Abstract
Bogies are crucial for the safe operation of rail transit systems and usually work under uncertain and variable operating conditions. However, the diagnosis of bogie faults under variable conditions has barely been discussed until now. Thus, it is valuable to develop effective methods to deal with variable conditions. Besides, considering that the normal data for training are much more than the faulty data in practice, there is another problem in that only a small amount of data is available that includes faults. Concerning these issues, this paper proposes two new algorithms: (1) A novel feature parameter named spectral kurtosis entropy (SKE) is proposed based on the protrugram.
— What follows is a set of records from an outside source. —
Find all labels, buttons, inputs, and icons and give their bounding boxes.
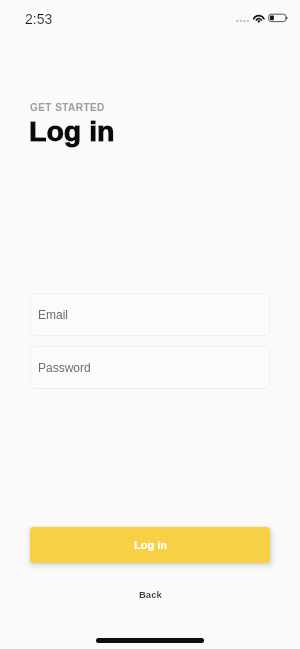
staticText: Log in bbox=[29, 115, 115, 147]
staticText: 2:53 bbox=[25, 11, 53, 27]
button[interactable]: Password bbox=[30, 346, 270, 389]
button[interactable]: Email bbox=[30, 293, 270, 336]
button[interactable]: Log in bbox=[30, 527, 270, 563]
other: Cellular signal, Wi-Fi and battery statu… bbox=[0, 0, 300, 34]
button[interactable]: Back bbox=[0, 583, 300, 605]
staticText: Back bbox=[139, 589, 162, 600]
staticText: GET STARTED bbox=[30, 102, 105, 113]
staticText: Email bbox=[38, 308, 69, 321]
staticText: Log in bbox=[134, 539, 167, 551]
staticText: Password bbox=[38, 361, 91, 374]
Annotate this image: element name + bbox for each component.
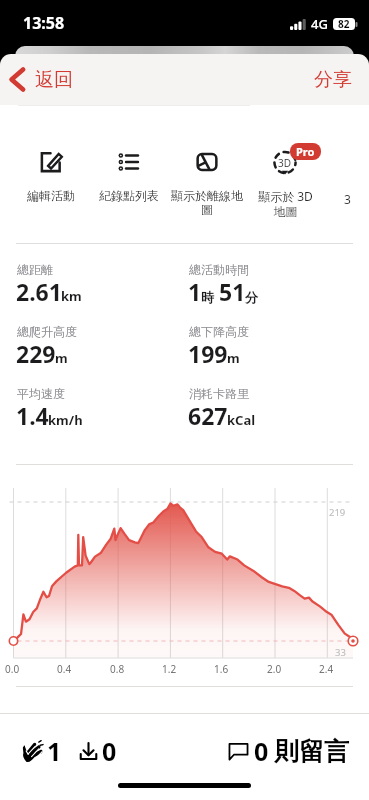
staticText: 編輯活動: [27, 188, 75, 203]
staticText: 2.61: [16, 276, 62, 307]
button[interactable]: 返回: [4, 67, 79, 92]
staticText: 627: [188, 400, 228, 431]
staticText: 顯示於離線地圖: [169, 188, 245, 218]
staticText: 4G: [311, 15, 328, 33]
staticText: 1.6: [214, 662, 229, 676]
staticText: m: [55, 349, 68, 367]
staticText: 82: [338, 17, 350, 31]
staticText: 199: [188, 338, 228, 369]
staticText: 1.2: [162, 662, 177, 676]
staticText: 3: [344, 191, 351, 207]
staticText: 總爬升高度: [17, 324, 77, 339]
staticText: 2.4: [319, 662, 334, 676]
staticText: 總活動時間: [189, 262, 249, 277]
staticText: 顯示於 3D 地圖: [258, 188, 313, 220]
staticText: 1: [188, 276, 202, 307]
staticText: 消耗卡路里: [189, 386, 249, 401]
button[interactable]: 分享: [307, 62, 359, 98]
staticText: 0.4: [57, 662, 72, 676]
button[interactable]: 紀錄點列表: [90, 145, 168, 203]
staticText: 分: [245, 289, 258, 305]
staticText: 時: [201, 289, 214, 305]
staticText: 3D: [278, 156, 292, 170]
staticText: Pro: [296, 144, 315, 159]
staticText: 33: [335, 646, 346, 659]
staticText: 1.4: [16, 400, 49, 431]
staticText: 返回: [35, 68, 73, 92]
staticText: 總距離: [17, 262, 53, 277]
staticText: kCal: [227, 411, 256, 429]
button[interactable]: Clap: [21, 734, 62, 768]
button[interactable]: 顯示於離線地圖: [168, 145, 246, 218]
staticText: 13:58: [23, 12, 65, 34]
staticText: km: [61, 287, 82, 305]
button[interactable]: 3D: [246, 145, 324, 220]
staticText: 2.0: [267, 662, 282, 676]
staticText: 平均速度: [17, 386, 65, 401]
button[interactable]: 0: [228, 734, 349, 768]
button[interactable]: Download: [78, 734, 117, 768]
staticText: 229: [16, 338, 56, 369]
staticText: 則留言: [274, 736, 349, 767]
staticText: 總下降高度: [189, 324, 249, 339]
staticText: km/h: [48, 411, 83, 429]
staticText: 紀錄點列表: [99, 188, 159, 203]
button[interactable]: 編輯活動: [12, 145, 90, 203]
staticText: 51: [219, 276, 246, 307]
staticText: 0: [102, 734, 117, 768]
staticText: 0: [254, 734, 269, 768]
staticText: 219: [329, 506, 346, 519]
staticText: 1: [47, 734, 62, 768]
staticText: m: [227, 349, 240, 367]
staticText: 0.0: [5, 662, 20, 676]
staticText: 0.8: [110, 662, 125, 676]
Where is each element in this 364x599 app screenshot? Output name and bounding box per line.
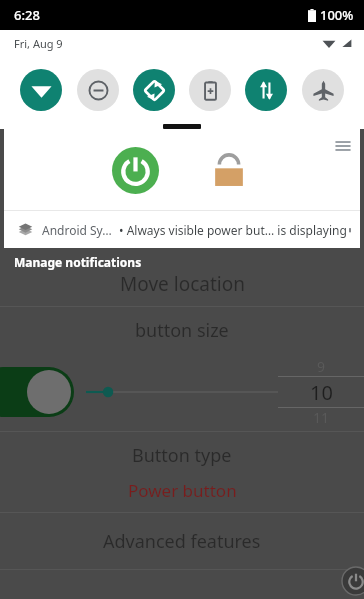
button[interactable]: Airplane mode <box>302 69 344 111</box>
button[interactable]: Power button overlay <box>342 567 364 595</box>
other: Wi-Fi status <box>322 36 336 50</box>
staticText: button size <box>135 318 229 343</box>
button[interactable]: Do Not Disturb <box>77 69 119 111</box>
button[interactable]: Enable <box>0 367 74 417</box>
staticText: 11 <box>313 408 330 427</box>
button[interactable]: Android Sy… <box>4 211 360 248</box>
staticText: 100% <box>320 6 354 24</box>
button[interactable]: Wi-Fi <box>20 69 62 111</box>
button[interactable]: Manage notifications <box>14 254 142 270</box>
staticText: Power button <box>128 479 237 502</box>
staticText: 9 <box>317 357 326 376</box>
other: Signal strength <box>340 37 352 49</box>
staticText: 6:28 <box>14 6 40 24</box>
staticText: • Always visible power but… is displayin… <box>119 222 350 238</box>
button[interactable]: Battery saver <box>189 69 231 111</box>
button[interactable]: Menu <box>334 137 352 155</box>
staticText: Advanced features <box>103 529 261 554</box>
button[interactable]: Drag handle <box>163 124 201 129</box>
button[interactable]: Fri, Aug 9 <box>14 36 63 51</box>
button[interactable]: Advanced features <box>0 513 364 569</box>
button[interactable]: Power <box>110 145 160 195</box>
button[interactable]: Lock <box>204 145 254 195</box>
button[interactable]: Button size slider <box>86 380 278 404</box>
button[interactable]: Move location <box>120 271 245 297</box>
staticText: Android Sy… <box>42 222 112 238</box>
button[interactable]: Button type <box>0 432 364 512</box>
staticText: Button type <box>132 443 232 468</box>
button[interactable]: Auto rotate <box>133 69 175 111</box>
button[interactable]: 10 <box>310 379 333 406</box>
button[interactable]: Mobile data <box>245 69 287 111</box>
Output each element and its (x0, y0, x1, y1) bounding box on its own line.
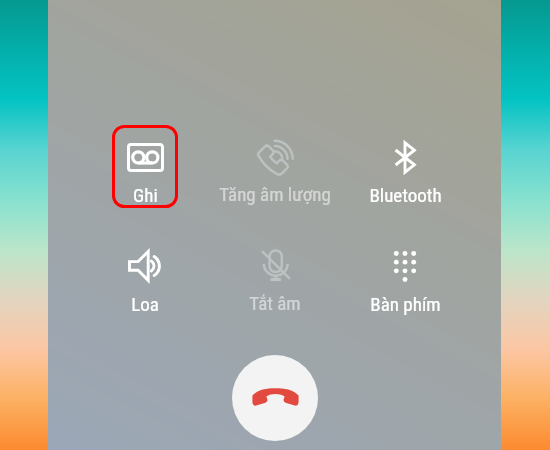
button[interactable]: Tăng âm lượng (195, 116, 355, 204)
button[interactable]: Tắt âm (195, 225, 355, 313)
button[interactable]: Bluetooth (325, 117, 485, 205)
staticText: Bluetooth (369, 184, 442, 206)
staticText: Tăng âm lượng (219, 183, 331, 205)
staticText: Tắt âm (249, 292, 301, 314)
button[interactable]: Bàn phím (325, 226, 485, 314)
staticText: Bàn phím (370, 293, 441, 315)
staticText: Ghi (133, 184, 158, 206)
button[interactable]: End call (232, 355, 318, 441)
staticText: Loa (131, 293, 159, 315)
button[interactable]: Loa (65, 226, 225, 314)
button[interactable]: Ghi (65, 117, 225, 205)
The SKE not only avoids the manual post-processing of the protrugram but also has strong robustness to the operating conditions and parameter configurations, which have been validated by a simulation experiment in this paper. In this paper, the SKE, in conjunction with variational mode decomposition (VMD), is employed for feature extraction under variable conditions. (2) A new learning algorithm named weighted self-adaptive evolutionary extreme learning machine (WSaE-ELM) is proposed. WSaE-ELM gives each sample an extra sample weight to rebalance the training data and optimizes these weights along with the parameters of hidden neurons by means of the self-adaptive differential evolution algorithm. Finally, the hybrid method based on VMD, SKE, and WSaE-ELM is verified by using the vibration signals gathered from real bogies with speed variations. It is demonstrated that the proposed method of bogie fault diagnosis outperforms the conventional methods by up to 4.42% and 6.22%, respectively, in percentages of accuracy under variable conditions.
Highlights
Urban rail transit systems are critical for large modern cities
By using actual data that had been acquired from A-type trains by a Chinese metro company, the WSaE-Extreme learning machine (ELM) has been verified as being usable for bogie fault diagnosis with imbalanced data under variable conditions
The simulation results show that the spectral kurtosis entropy (SKE), in conjunction with variational mode decomposition (VMD), has strong robustness under operating conditions and parameter crations and can be used for feature extraction under variable conditions
Summary
Urban rail transit systems are critical for large modern cities. With the development of urban rail traffic, more and more metro trains are being placed into service, and the safe and reliable operation of these trains has become a hot topic. In this paper, inspired by the Shannon entropy, a novel feature extraction method named spectral kurtosis entropy (SKE) is proposed to extract fault characteristics under variable conditions. Since in practice the normal samples acquired from bogies are much more than the faulty ones, bogie fault diagnosis algorithms suffer from the imbalance of data To deal with this issue, this paper proposes a novel algorithm named weighted self-adaptive evolutionary extreme learning machine (WSaE-ELM). This method gives each sample an optimizable sample weight to rebalance the training data and employs self-adaptive differential evolution algorithm to optimize these weights and the parameters of the hidden neurons.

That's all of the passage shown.